All entries below are to be copied precisely as they appear.

## Task input
============================================================

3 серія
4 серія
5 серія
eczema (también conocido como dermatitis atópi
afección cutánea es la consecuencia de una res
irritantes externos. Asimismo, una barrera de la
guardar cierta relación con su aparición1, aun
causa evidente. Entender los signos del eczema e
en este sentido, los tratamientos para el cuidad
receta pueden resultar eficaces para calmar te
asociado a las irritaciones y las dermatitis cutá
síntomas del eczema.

============================================================

## Response for this exercise
3 серія
4 серія
5 серія
eczema (también conocido como dermatitis atópi
afección cutánea es la consecuencia de una res
irritantes externos. Asimismo, una barrera de la
guardar cierta relación con su aparición1, aun
causa evidente. Entender los signos del eczema e
en este sentido, los tratamientos para el cuidad
receta pueden resultar eficaces para calmar te
asociado a las irritaciones y las dermatitis cutá
síntomas del eczema.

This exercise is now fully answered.